The reason this happens is because absolute URI configured in ReviewBoard's configuration section isn't used, and instead Django is left to build the absolute URI.
The <links> section is created by djblets.webapi.resources.WebAPIResource.get_links which then calls get_href on each resource.
All the get_href implementations, whether the djblets implementation or overridden by ReviewBoard.webapi.resources.*, make this type of call:
return request.build_absolute_uri(
reverse(self._build_named_url(self.name), kwargs=href_kwargs))
"reverse(....)" returns a relative URI, e.g. "/reviews/r/54/".

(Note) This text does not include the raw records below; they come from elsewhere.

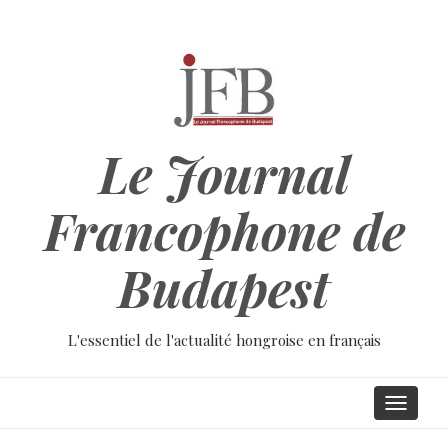
Aller
au
contenu
principal
Le Journal
Francophone de
Budapest
L'essentiel de l'actualité hongroise en français
Main
Toggle
navigati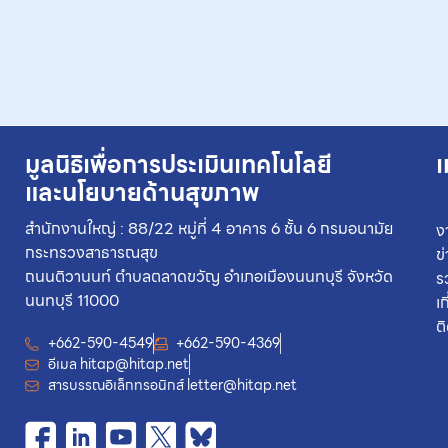
มูลนิธิเพื่อการประเมินเทคโนโลยี
เ
และนโยบายด้านสุขภาพ
สำนักงานใหญ่ : 88/22 หมู่ที่ 4 อาคาร 6 ชั้น 6 กรมอนามัย
ง
กระทรวงสาธารณสุข
ข
ถนนติวานนท์ ตำบลตลาดขวัญ อำเภอเมืองนนทบุรี จังหวัด
ร
นนทบุรี 11000
เ
ต
+662-590-4549
+662-590-4369
อีเมล
hitap@hitap.net
สารบรรณอิเล็กทรอนิกส์
letter@hitap.net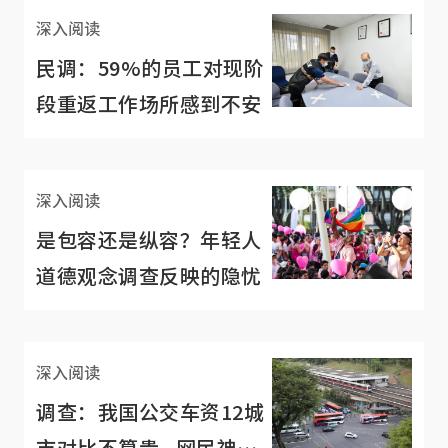
深入阅读
民调：59%的员工对现阶
段重返工作场所感到不安
深入阅读
是包容还是纵容？年轻人
道德观念调查反映的隐忧
深入阅读
调查：我国公交车资12城
市对比不算贵 网民神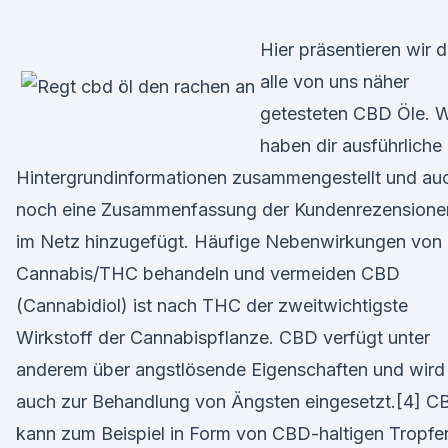
Hier präsentieren wir d
alle von uns näher
getesteten CBD Öle. W
haben dir ausführliche
Hintergrundinformationen zusammengestellt und au
noch eine Zusammenfassung der Kundenrezensione
im Netz hinzugefügt. Häufige Nebenwirkungen von
Cannabis/THC behandeln und vermeiden CBD
(Cannabidiol) ist nach THC der zweitwichtigste
Wirkstoff der Cannabispflanze. CBD verfügt unter
anderem über angstlösende Eigenschaften und wird
auch zur Behandlung von Ängsten eingesetzt.[4] C
kann zum Beispiel in Form von CBD-haltigen Tropfe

"request" is a django.http.HttpRequest, and its build_absolute_uri is not overridden. The behaviour of Django is documented at https://docs.djangoproject.com/en/1.4/ref/settings/#secure-proxy-ssl-header - Django makes a guess at the absolute URI based on Apache environment headers, and because my server is configured so Apache is serving plain HTTP, it guesses the address is "http://example.com/", not the correct "https://example.com/".
Ultimately I solved my problem by setting the Django-specific configuration mentioned in the link above. But I wish I didn't have to. It's my expectation that ReviewBoard, which has a mandatory configuration item for the absolute URI of the web server, should _use_ that configured absolute URI in all areas and _should not_ leave it to Django to guess.